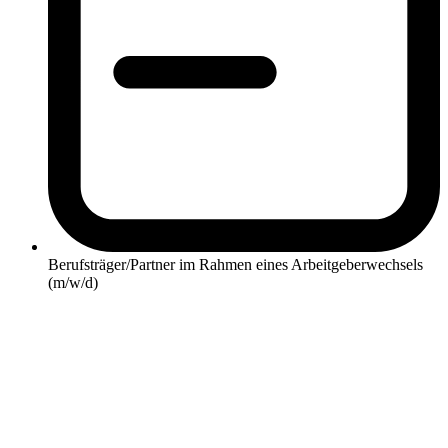
Berufsträger/Partner im Rahmen eines Arbeitgeberwechsels
(m/w/d)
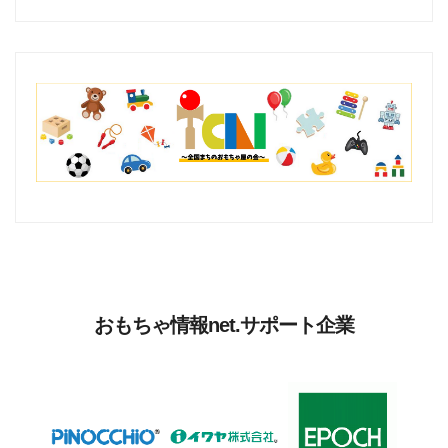
おもちゃ情報net.サポート企業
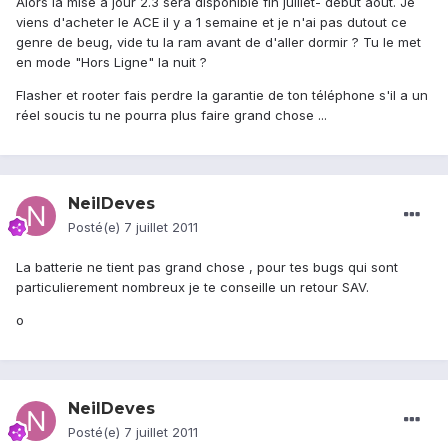
Alors la mise à jour 2.3 sera disponible fin juillet- début août. Je
viens d'acheter le ACE il y a 1 semaine et je n'ai pas dutout ce
genre de beug, vide tu la ram avant de d'aller dormir ? Tu le met
en mode "Hors Ligne" la nuit ?
Flasher et rooter fais perdre la garantie de ton téléphone s'il a un
réel soucis tu ne pourra plus faire grand chose ...
NeilDeves
Posté(e)
7 juillet 2011
La batterie ne tient pas grand chose , pour tes bugs qui sont
particulierement nombreux je te conseille un retour SAV.
o
NeilDeves
Posté(e)
7 juillet 2011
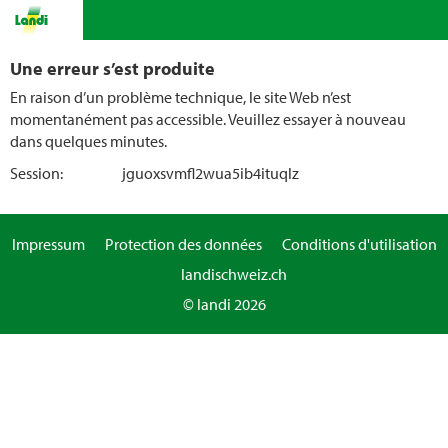
Une erreur s’est produite
En raison d’un problème technique, le site Web n’est
momentanément pas accessible. Veuillez essayer à nouveau
dans quelques minutes.
Session:
jguoxsvmfl2wua5ib4ituqlz
Impressum
Protection des données
Conditions d'utilisation
landischweiz.ch
© landi 2026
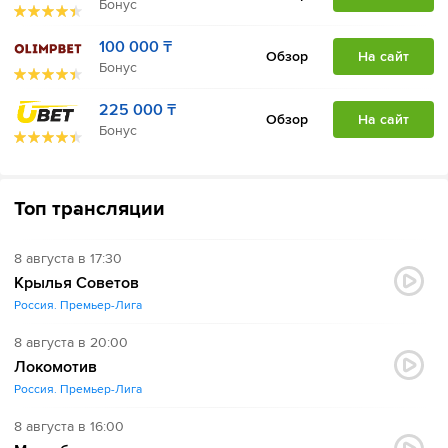
Бонус
100 000 ₸
Обзор
На сайт
Бонус
225 000 ₸
Обзор
На сайт
Бонус
Топ трансляции
8 августа в 17:30
Крылья Советов
Россия. Премьер-Лига
8 августа в 20:00
Локомотив
Россия. Премьер-Лига
8 августа в 16:00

-------

Brief: Find the lines above with the word "chose". Copy them out.

Expected output:
réel soucis tu ne pourra plus faire grand chose ...
La batterie ne tient pas grand chose , pour tes bugs qui sont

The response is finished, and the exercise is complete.